- Born: 13 May 1935 Eupen, Belgium
- Died: 19 November 2018 (aged 83) Eupen, Belgium
- Occupation: Politician

= Alfred Evers =

Belgian politician (1935–2018)

Alfred Evers (13 May 1935 – 19 November 2018) was a Belgian politician and a member of the Partei für Freiheit und Fortschritt.

==Biography==
Evers began his political career in 1974 when he was elected to the Chamber of Deputies after an unpopular nomination from the opposition Liberal Party gave him a favorable outcome. In office, he represented the interests of minority East Germans and led to the creation of the German-speaking community. He served on the Parliament of Wallonia and was chair of the German-speaking committee from 1999 to 2004.
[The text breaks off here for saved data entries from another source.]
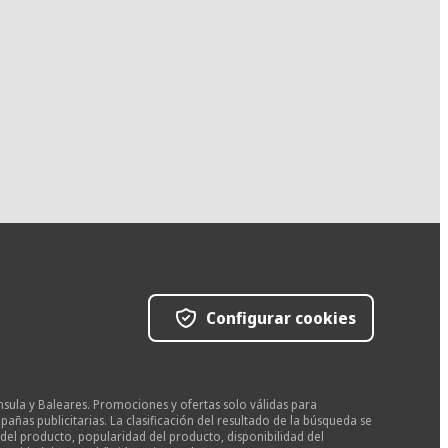
Configurar cookies
nsula y Baleares. Promociones y ofertas solo válidas para
as publicitarias. La clasificación del resultado de la búsqueda se
del producto, popularidad del producto, disponibilidad del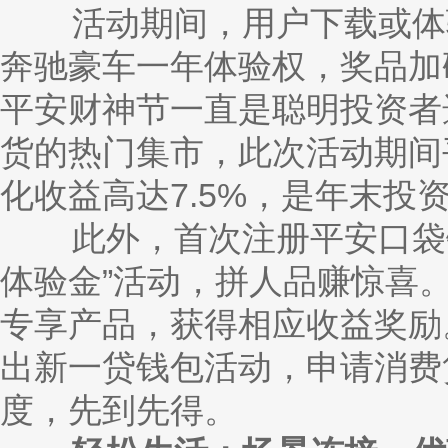
活动期间，用户下载或体
奔驰豪车一年体验权，奖品加
平安财神节一直是聪明投资者
货的热门集市，此次活动期间
化收益高达7.5%，是年末投
此外，首次注册平安口袋银
体验金”活动，拼人品赚惊喜
专享产品，获得相应收益奖励
出新一贷钱包活动，申请消费
度，先到先得。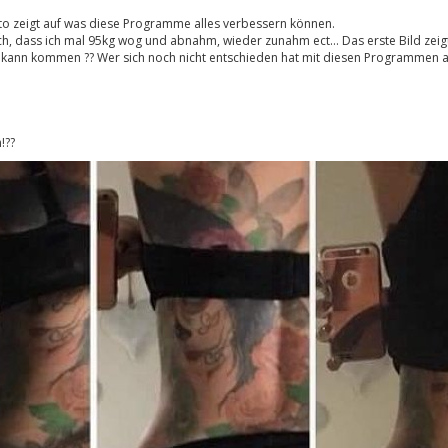
oto zeigt auf was diese Programme alles verbessern können.
urch, dass ich mal 95kg wog und abnahm, wieder zunahm ect… Das erste Bild zei
r kann kommen ?? Wer sich noch nicht entschieden hat mit diesen Programmen a
!??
Evers was elected mayor of Eupen in 1977 and served until 2001 when he was eventually defeated by Elmar Keutgen. After this defeat, he withdrew from local politics.

Evers made a comeback into politics in 2012 when Karl-Heinz Klinkenberg was elected mayor of Eupen, and appointed him to the city council. However, Evers would resign a year later, citing health concerns. This would officially end his political career.

Outside of politics, Evers served as chair of the French Federation of Road Haulers, along with many other organizations in the transport and logistics sectors. He was president of a holding company for many Belgian communities, which was a large shareholder of Dexia Bank during their financial crisis.

In the field of transport, he was General Manager of the Ghemar Transport Company and President of the FEBETRA (Belgian Royal Federation of Carriers and Logistics Service Providers).